Saturday, January 30, 2021

How to Help Someone With Cancer

 “I have terminal cancer,” the receptionist next to me said. She didn’t do the greatest job at work, and honestly I’d wondered how she still had her job. “I put in my notice because I can’t work much longer.... But I wanted you to know—you’ve always been so nice to me.”

“Why didn’t you tell me before?” I asked, feeling REALLY bad for judging her previously.

“Well, when people know I’m sick, they treat me differently—like there’s something wrong with me. And I guess there is...but you know; I don’t want to be treated that way! And then usually that’s all they want to talk about...”

“You’re really dying?” I couldn’t stop myself.

“Yeah, but I’m at peace with it. My youngest is a junior, but at least I’ve been with him this long.”

And the cavalier way she talked about death shocked me. My impulse was to tell her to have faith, that she would absolutely recover. But then I stopped myself. I suddenly understood her nearly translucently hanging skin, her tired eyes, and something that I realized must have been a wig for all of those months. 

“Can I take you out for dinner and drinks? Since you put in your notice and I wanna wish you well?”

“Ummm... Sure! All right! I can’t drink alcohol, but I would love to go out.”

So we met with one of the other receptionists at a local restaurant. I ordered a little too much to drink as I thought about this poor woman’s fate. BUT I didn’t say any of that to her.
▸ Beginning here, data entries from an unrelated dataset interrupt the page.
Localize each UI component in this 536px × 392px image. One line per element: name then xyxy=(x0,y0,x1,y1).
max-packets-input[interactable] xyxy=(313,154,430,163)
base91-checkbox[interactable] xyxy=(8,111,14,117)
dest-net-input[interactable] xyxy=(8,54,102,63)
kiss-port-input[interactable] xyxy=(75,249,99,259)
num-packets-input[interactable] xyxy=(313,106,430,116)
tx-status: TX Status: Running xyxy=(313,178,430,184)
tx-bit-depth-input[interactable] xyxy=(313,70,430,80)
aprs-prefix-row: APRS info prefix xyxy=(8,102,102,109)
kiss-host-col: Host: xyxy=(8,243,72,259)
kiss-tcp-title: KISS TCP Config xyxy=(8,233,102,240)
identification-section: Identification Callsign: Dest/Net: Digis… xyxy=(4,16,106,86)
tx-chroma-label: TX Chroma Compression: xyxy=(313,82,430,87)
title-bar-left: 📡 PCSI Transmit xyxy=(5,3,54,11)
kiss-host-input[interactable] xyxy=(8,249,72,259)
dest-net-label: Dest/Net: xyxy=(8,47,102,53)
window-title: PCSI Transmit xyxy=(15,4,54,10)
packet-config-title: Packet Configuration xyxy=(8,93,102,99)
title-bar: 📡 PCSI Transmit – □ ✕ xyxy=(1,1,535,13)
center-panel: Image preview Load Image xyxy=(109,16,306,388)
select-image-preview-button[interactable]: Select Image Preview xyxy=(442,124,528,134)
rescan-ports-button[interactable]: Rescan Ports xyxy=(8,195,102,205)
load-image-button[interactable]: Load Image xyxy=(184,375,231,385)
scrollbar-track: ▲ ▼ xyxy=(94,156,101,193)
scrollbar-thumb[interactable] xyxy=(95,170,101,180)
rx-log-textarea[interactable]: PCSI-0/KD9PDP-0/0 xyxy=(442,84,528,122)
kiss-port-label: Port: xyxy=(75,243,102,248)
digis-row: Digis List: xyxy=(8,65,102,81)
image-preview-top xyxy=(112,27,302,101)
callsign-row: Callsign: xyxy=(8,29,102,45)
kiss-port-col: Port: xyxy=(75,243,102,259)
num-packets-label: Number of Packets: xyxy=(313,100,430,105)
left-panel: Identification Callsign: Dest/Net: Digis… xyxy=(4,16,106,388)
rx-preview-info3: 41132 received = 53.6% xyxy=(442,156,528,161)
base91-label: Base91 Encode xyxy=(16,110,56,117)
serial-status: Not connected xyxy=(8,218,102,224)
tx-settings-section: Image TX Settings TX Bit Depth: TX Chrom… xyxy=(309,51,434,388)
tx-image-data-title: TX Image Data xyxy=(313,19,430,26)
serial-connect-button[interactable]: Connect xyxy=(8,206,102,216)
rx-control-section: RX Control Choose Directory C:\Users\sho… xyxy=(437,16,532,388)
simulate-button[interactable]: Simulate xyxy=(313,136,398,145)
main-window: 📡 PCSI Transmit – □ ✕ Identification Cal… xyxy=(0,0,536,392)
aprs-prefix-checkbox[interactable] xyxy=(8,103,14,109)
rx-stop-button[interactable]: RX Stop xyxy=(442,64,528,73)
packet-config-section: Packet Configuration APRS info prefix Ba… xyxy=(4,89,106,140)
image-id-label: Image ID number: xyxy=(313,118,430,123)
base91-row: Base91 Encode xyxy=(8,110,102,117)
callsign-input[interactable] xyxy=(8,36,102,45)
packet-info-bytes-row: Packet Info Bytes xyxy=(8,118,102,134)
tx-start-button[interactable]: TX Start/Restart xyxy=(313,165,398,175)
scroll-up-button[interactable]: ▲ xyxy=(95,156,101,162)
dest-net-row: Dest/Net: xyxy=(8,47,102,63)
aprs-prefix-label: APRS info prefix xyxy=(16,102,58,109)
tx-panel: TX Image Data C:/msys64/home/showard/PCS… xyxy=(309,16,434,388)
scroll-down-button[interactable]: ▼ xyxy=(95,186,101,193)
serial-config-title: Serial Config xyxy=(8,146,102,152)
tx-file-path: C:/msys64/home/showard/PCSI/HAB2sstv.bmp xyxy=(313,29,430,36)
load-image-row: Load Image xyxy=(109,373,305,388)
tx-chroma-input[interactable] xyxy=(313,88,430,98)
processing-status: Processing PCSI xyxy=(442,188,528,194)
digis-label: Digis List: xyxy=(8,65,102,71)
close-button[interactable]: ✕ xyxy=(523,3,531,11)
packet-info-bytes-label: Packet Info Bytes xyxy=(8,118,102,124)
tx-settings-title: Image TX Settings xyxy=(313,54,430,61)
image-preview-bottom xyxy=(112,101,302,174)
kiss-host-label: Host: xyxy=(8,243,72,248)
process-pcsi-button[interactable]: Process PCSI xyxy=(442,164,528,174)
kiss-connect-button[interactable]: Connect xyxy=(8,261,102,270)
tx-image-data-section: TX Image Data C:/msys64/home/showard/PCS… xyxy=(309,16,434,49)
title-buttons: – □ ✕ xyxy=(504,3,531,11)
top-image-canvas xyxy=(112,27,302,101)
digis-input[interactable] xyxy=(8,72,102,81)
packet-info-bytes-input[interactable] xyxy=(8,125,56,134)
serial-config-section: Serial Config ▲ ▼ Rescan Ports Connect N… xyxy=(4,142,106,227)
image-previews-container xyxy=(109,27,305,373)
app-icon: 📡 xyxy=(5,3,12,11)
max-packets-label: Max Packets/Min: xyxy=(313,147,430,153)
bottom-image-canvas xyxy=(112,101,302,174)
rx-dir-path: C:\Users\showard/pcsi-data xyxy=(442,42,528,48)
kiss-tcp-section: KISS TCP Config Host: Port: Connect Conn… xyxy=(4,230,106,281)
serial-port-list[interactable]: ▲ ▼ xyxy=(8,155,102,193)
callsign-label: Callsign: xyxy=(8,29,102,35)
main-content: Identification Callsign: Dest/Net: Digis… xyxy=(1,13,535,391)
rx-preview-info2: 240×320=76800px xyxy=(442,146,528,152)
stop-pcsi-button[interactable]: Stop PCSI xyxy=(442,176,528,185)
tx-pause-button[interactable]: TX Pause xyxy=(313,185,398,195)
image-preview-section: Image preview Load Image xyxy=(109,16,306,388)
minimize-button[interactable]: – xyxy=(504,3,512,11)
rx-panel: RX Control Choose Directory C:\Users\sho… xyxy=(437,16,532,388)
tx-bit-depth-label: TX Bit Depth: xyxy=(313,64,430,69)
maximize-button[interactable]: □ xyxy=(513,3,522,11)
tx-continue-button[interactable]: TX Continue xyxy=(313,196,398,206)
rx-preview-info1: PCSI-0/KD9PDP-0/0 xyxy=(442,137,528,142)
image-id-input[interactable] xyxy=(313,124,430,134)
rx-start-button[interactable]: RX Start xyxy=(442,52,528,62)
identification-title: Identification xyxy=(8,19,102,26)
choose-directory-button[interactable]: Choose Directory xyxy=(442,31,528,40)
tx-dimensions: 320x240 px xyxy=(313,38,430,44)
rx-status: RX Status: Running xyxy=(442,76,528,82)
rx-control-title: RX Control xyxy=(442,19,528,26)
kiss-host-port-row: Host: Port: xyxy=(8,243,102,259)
Instead we had the best time laughing and joking. At one point we laughed so hard I almost spewed my drink and had to use a napkin to wipe my chin. But none of us said a word about cancer...or death.

On her last day at work, she gave me an anchor necklace—always thinking about other people instead of herself. “This is what you’ve been to me,” she said. “You made me laugh—every single day. And you treated me like nothing was wrong. You’ve been my anchor.”

“But I didn’t know anything was wrong.....”

“You knew at the restaurant.”

She gave me such a tight hug, and I felt how tiny and frail she’d become. Tears flooded my eyes as reality hit.

Over the following weeks and months we’d talk and text, but it still came as a shock when I read her obituary. That day I donned my anchor necklace, proudly wore it to work, and thought of a woman who had changed my life.

It’s surreal now that I have stage four cancer. I think of my friend so often. How strange that even after she’s gone, now she’s somehow become an anchor for me....


  1. Nothing could be harder. I can’t imagine what you must feel. I’ll do what I can do and that is to offer a prayer for you.

  2. You have a great talent of writing deeply meaningful stories, sharing faith, kindness and love. Also, bringing tears to my eyes and sadness to my heart. You are an amazing woman.